++++ Supplied records
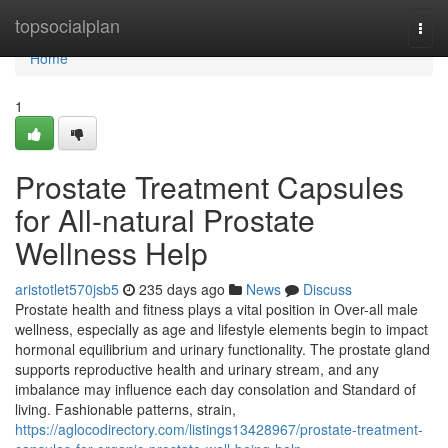
Home
topsocialplan
Togg
navi
Home
1
Prostate Treatment Capsules
for All-natural Prostate
Wellness Help
aristotlet570jsb5
235 days ago
News
Discuss
Prostate health and fitness plays a vital position in Over-all male
wellness, especially as age and lifestyle elements begin to impact
hormonal equilibrium and urinary functionality. The prostate gland
supports reproductive health and urinary stream, and any
imbalance may influence each day consolation and Standard of
living. Fashionable patterns, strain,
https://aglocodirectory.com/listings13428967/prostate-treatment-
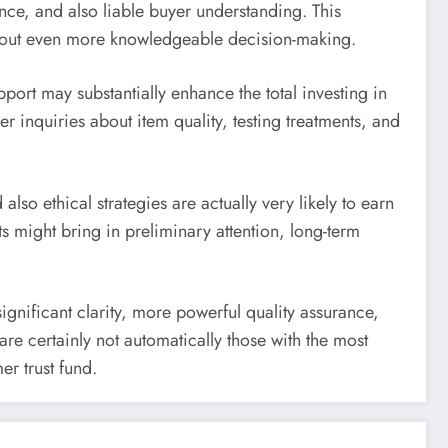
nce, and also liable buyer understanding. This
s about even more knowledgeable decision-making.
port may substantially enhance the total investing in
r inquiries about item quality, testing treatments, and
 also ethical strategies are actually very likely to earn
 might bring in preliminary attention, long-term
ignificant clarity, more powerful quality assurance,
e certainly not automatically those with the most
r trust fund.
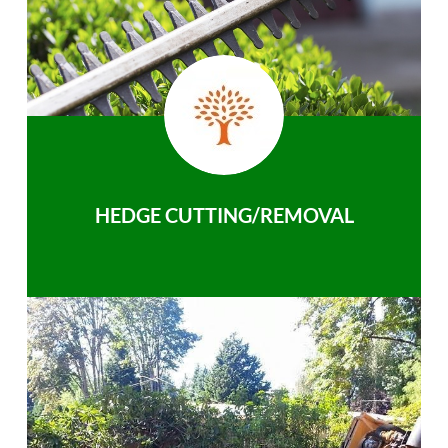
HEDGE CUTTING/REMOVAL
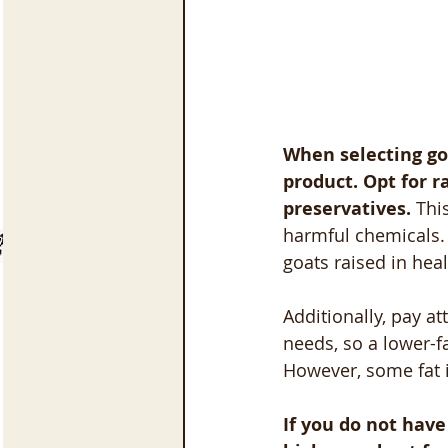
When selecting goa
product. Opt for r
preservatives.
 Thi
harmful chemicals. 
goats raised in hea
Additionally, pay at
needs, so a lower-f
However, some fat i
If you do not have 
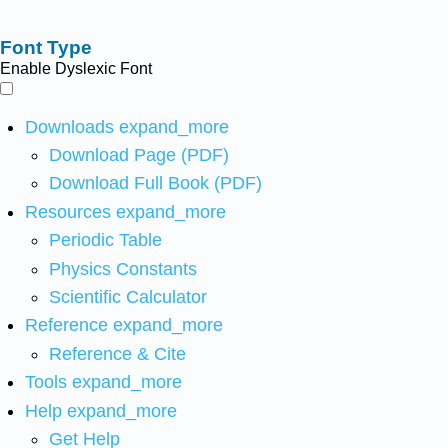
Font Type
Enable Dyslexic Font
Downloads
expand_more
Download Page (PDF)
Download Full Book (PDF)
Resources
expand_more
Periodic Table
Physics Constants
Scientific Calculator
Reference
expand_more
Reference & Cite
Tools
expand_more
Help
expand_more
Get Help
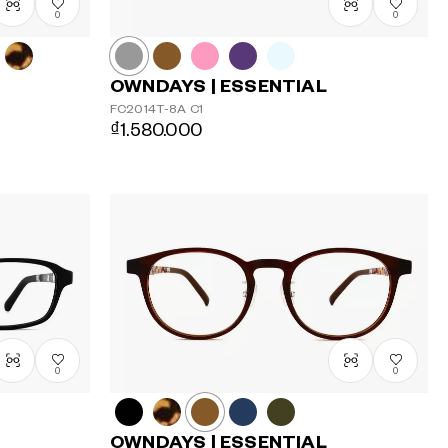
0
0
OWNDAYS | ESSENTIAL
FC2014T-8A
C1
₫1.580.000
0
0
OWNDAYS | ESSENTIAL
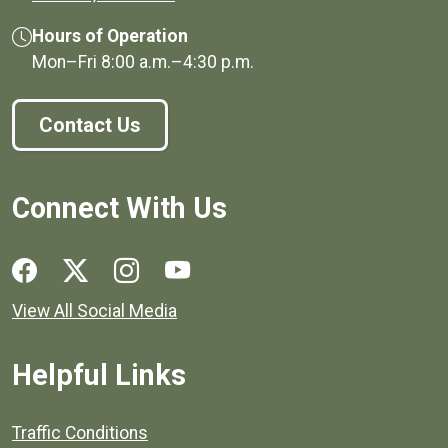
Hours of Operation
Mon–Fri
8:00 a.m.
–
4:30 p.m.
Contact Us
Connect With Us
Social media links for Henrico County.
View All Social Media
Helpful Links
Quick links to popular county resources.
Traffic Conditions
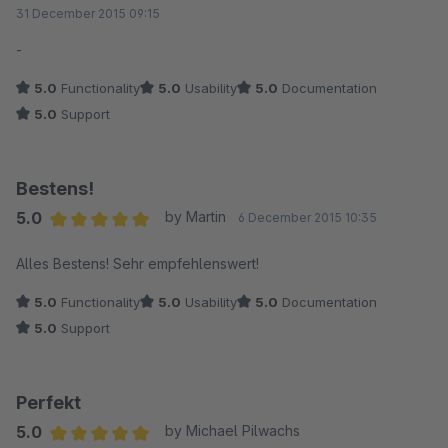
Average rating of 5 out of 5 stars
31 December 2015 09:15
-
5.0
Functionality
5.0
Usability
5.0
Documentation
5.0
Support
Bestens!
5.0
by Martin
6 December 2015 10:35
Average rating of 5 out of 5 stars
Alles Bestens! Sehr empfehlenswert!
5.0
Functionality
5.0
Usability
5.0
Documentation
5.0
Support
Perfekt
5.0
by Michael Pilwachs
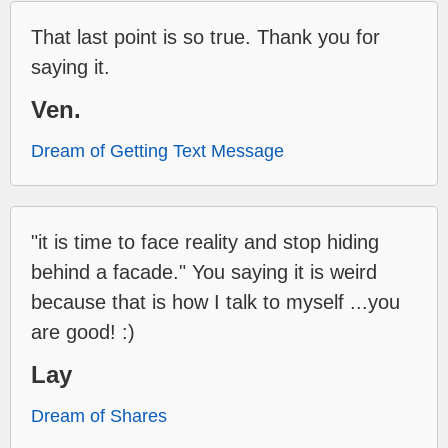
That last point is so true. Thank you for
saying it.
Ven.
Dream of Getting Text Message
"it is time to face reality and stop hiding
behind a facade." You saying it is weird
because that is how I talk to myself ...you
are good! :)
Lay
Dream of Shares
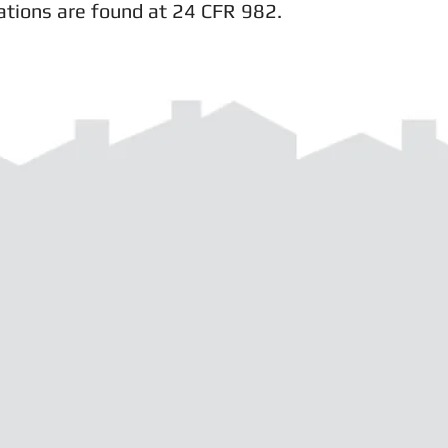
ations are found at 24 CFR 982.
d with
Wix.com
541-963-5360 |
info@neoha.org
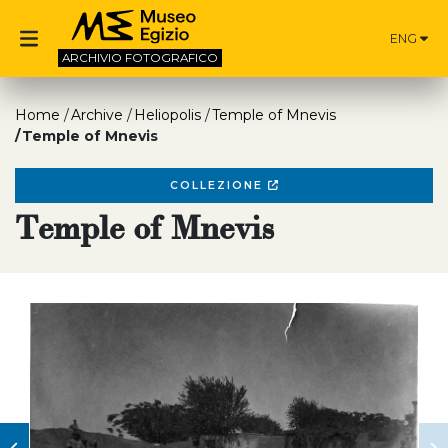
ENG
ARCHIVIO
FOTOGRAFICO
Home
Archive
Heliopolis
Temple of Mnevis
Temple of Mnevis
COLLEZIONE
Temple of Mnevis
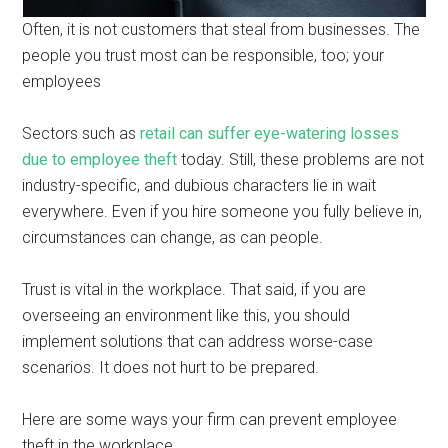
Often, it is not customers that steal from businesses. The
people you trust most can be responsible, too; your
employees
Sectors such as
retail can suffer eye-watering losses
due to employee theft
today. Still, these problems are not
industry-specific, and dubious characters lie in wait
everywhere. Even if you hire someone you fully believe in,
circumstances can change, as can people.
Trust is vital in the workplace. That said, if you are
overseeing an environment like this, you should
implement solutions that can address worse-case
scenarios. It does not hurt to be prepared.
Here are some ways your firm can prevent employee
theft in the workplace.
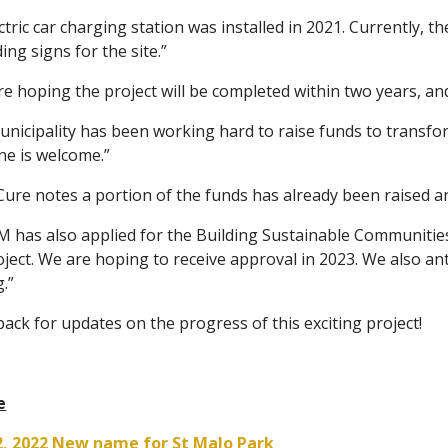
ctric car charging station was installed in 2021. Currently, t
ing signs for the site.”
e hoping the project will be completed within two years, an
unicipality has been working hard to raise funds to transfo
ne is welcome.”
ure notes a portion of the funds has already been raised a
 has also applied for the Building Sustainable Communities
oject. We are hoping to receive approval in 2023. We also an
g.”
ack for updates on the progress of this exciting project!
e
2, 2022 New name for St Malo Park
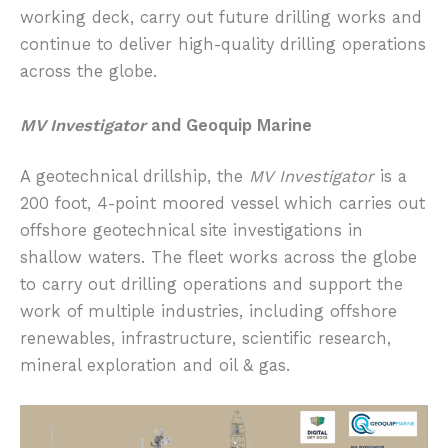
working deck, carry out future drilling works and
continue to deliver high-quality drilling operations
across the globe.
MV Investigator
and Geoquip Marine
A geotechnical drillship, the
MV Investigator
is a
200 foot, 4-point moored vessel which carries out
offshore geotechnical site investigations in
shallow waters. The fleet works across the globe
to carry out drilling operations and support the
work of multiple industries, including offshore
renewables, infrastructure, scientific research,
mineral exploration and oil & gas.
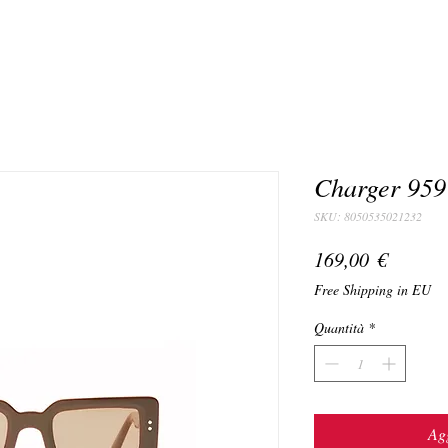
Charger 959
SKU: 8050535021232
Prezzo
169,00 €
Free Shipping in EU
Quantità
*
Agg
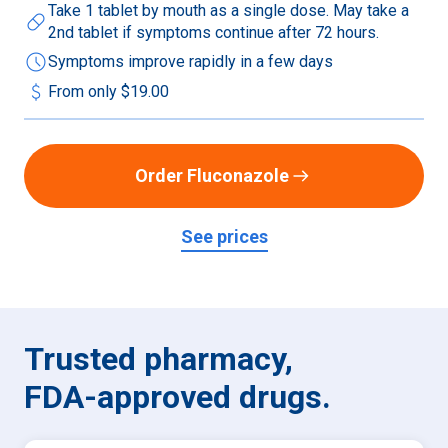
Take 1 tablet by mouth as a single dose. May take a
pill
2nd tablet if symptoms continue after 72 hours.
schedule
Symptoms improve rapidly in a few days
attach_money
From only
$19.00
Order Fluconazole
See prices
Trusted pharmacy,

FDA-approved drugs.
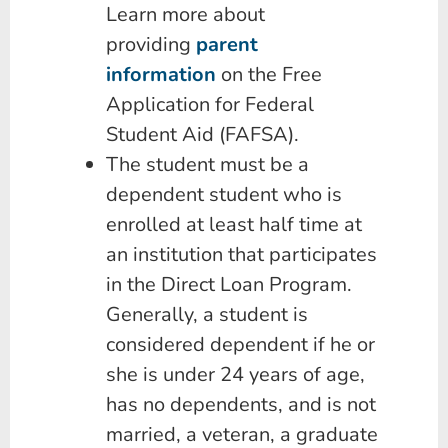
Learn more about
providing
parent
information
on the Free
Application for Federal
Student Aid (FAFSA).
The student must be a
dependent student who is
enrolled at least half time at
an institution that participates
in the Direct Loan Program.
Generally, a student is
considered dependent if he or
she is under 24 years of age,
has no dependents, and is not
married, a veteran, a graduate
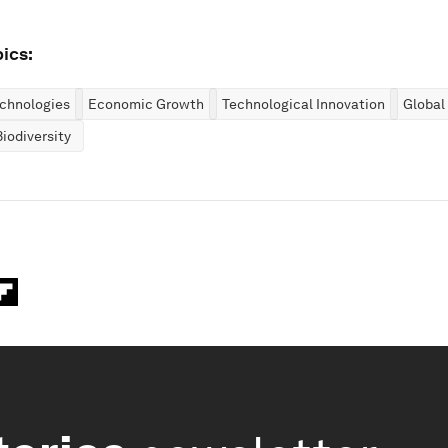
ics:
chnologies
Economic Growth
Technological Innovation
Global
iodiversity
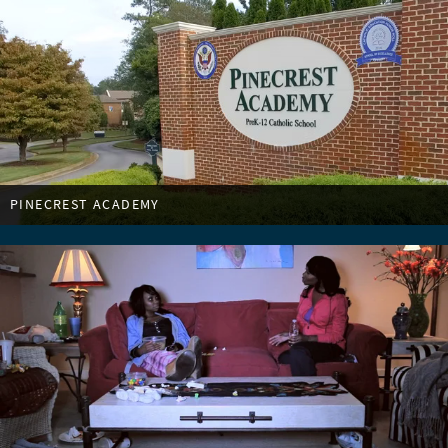
PINECREST ACADEMY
++++++++
An exact copy of the entries, minus the pictures, is what's needed here.

Home
topsocialplan
Togg
navi
Home
1
Prostate Treatment Capsules
for All-natural Prostate
Wellness Help
aristotlet570jsb5
235 days ago
News
Discuss
Prostate health and fitness plays a vital position in Over-all male
wellness, especially as age and lifestyle elements begin to impact
hormonal equilibrium and urinary functionality. The prostate gland
supports reproductive health and urinary stream, and any
imbalance may influence each day consolation and Standard of
living. Fashionable patterns, strain,
https://aglocodirectory.com/listings13428967/prostate-treatment-
nce, and also liable buyer understanding. This
s about even more knowledgeable decision-making.
port may substantially enhance the total investing in
r inquiries about item quality, testing treatments, and
 also ethical strategies are actually very likely to earn
 might bring in preliminary attention, long-term
ignificant clarity, more powerful quality assurance,
e certainly not automatically those with the most
r trust fund.
HEDGE CUTTING/REMOVAL
When selecting goa
product. Opt for r
preservatives.
 Thi
harmful chemicals. 
goats raised in hea
Additionally, pay at
needs, so a lower-f
However, some fat i
If you do not have 
Font Type
Enable Dyslexic Font
Downloads
expand_more
Download Page (PDF)
Download Full Book (PDF)
Resources
expand_more
Periodic Table
Physics Constants
Scientific Calculator
Reference
expand_more
Reference & Cite
Tools
expand_more
Help
expand_more
Get Help
0
0
OWNDAYS | ESSENTIAL
FC2014T-8A
C1
₫1.580.000
0
0
OWNDAYS | ESSENTIAL
Hours of Operation
Mon–Fri
8:00 a.m.
–
4:30 p.m.
Contact Us
Connect With Us
Social media links for Henrico County.
View All Social Media
Helpful Links
Quick links to popular county resources.
Traffic Conditions
Average rating of 5 out of 5 stars
31 December 2015 09:15
-
5.0
Functionality
5.0
Usability
5.0
Documentation
5.0
Support
Bestens!
5.0
by Martin
6 December 2015 10:35
Average rating of 5 out of 5 stars
Alles Bestens! Sehr empfehlenswert!
5.0
Functionality
5.0
Usability
5.0
Documentation
5.0
Support
Perfekt
5.0
by Michael Pilwachs
That last point is so true. Thank you for
saying it.
Ven.
Dream of Getting Text Message
"it is time to face reality and stop hiding
behind a facade." You saying it is weird
because that is how I talk to myself ...you
are good! :)
Lay
Dream of Shares
ations are found at 24 CFR 982.
d with
Wix.com
541-963-5360 |
info@neoha.org
ENG
ARCHIVIO
FOTOGRAFICO
Home
Archive
Heliopolis
Temple of Mnevis
Temple of Mnevis
COLLEZIONE
Temple of Mnevis
Often, it is not customers that steal from businesses. The
people you trust most can be responsible, too; your
employees
Sectors such as
retail can suffer eye-watering losses
due to employee theft
today. Still, these problems are not
industry-specific, and dubious characters lie in wait
everywhere. Even if you hire someone you fully believe in,
circumstances can change, as can people.
Trust is vital in the workplace. That said, if you are
overseeing an environment like this, you should
implement solutions that can address worse-case
scenarios. It does not hurt to be prepared.
Here are some ways your firm can prevent employee
theft in the workplace.
ctric car charging station was installed in 2021. Currently, t
ing signs for the site.”
e hoping the project will be completed within two years, an
unicipality has been working hard to raise funds to transfo
ne is welcome.”
ure notes a portion of the funds has already been raised a
 has also applied for the Building Sustainable Communities
oject. We are hoping to receive approval in 2023. We also an
g.”
ack for updates on the progress of this exciting project!
e
2, 2022 New name for St Malo Park
working deck, carry out future drilling works and
continue to deliver high-quality drilling operations
across the globe.
MV Investigator
and Geoquip Marine
A geotechnical drillship, the
MV Investigator
is a
200 foot, 4-point moored vessel which carries out
offshore geotechnical site investigations in
shallow waters. The fleet works across the globe
to carry out drilling operations and support the
work of multiple industries, including offshore
renewables, infrastructure, scientific research,
mineral exploration and oil & gas.
Charger 959
SKU: 8050535021232
Prezzo
169,00 €
Free Shipping in EU
Quantità
*
Agg
Take 1 tablet by mouth as a single dose. May take a
pill
2nd tablet if symptoms continue after 72 hours.
schedule
Symptoms improve rapidly in a few days
attach_money
From only
$19.00
Order Fluconazole
See prices
Trusted pharmacy,

FDA-approved drugs.
Learn more about
providing
parent
information
on the Free
Application for Federal
Student Aid (FAFSA).
The student must be a
dependent student who is
enrolled at least half time at
an institution that participates
in the Direct Loan Program.
Generally, a student is
considered dependent if he or
she is under 24 years of age,
has no dependents, and is not
married, a veteran, a graduate
ics:
chnologies
Economic Growth
Technological Innovation
Global
iodiversity
PINECREST ACADEMY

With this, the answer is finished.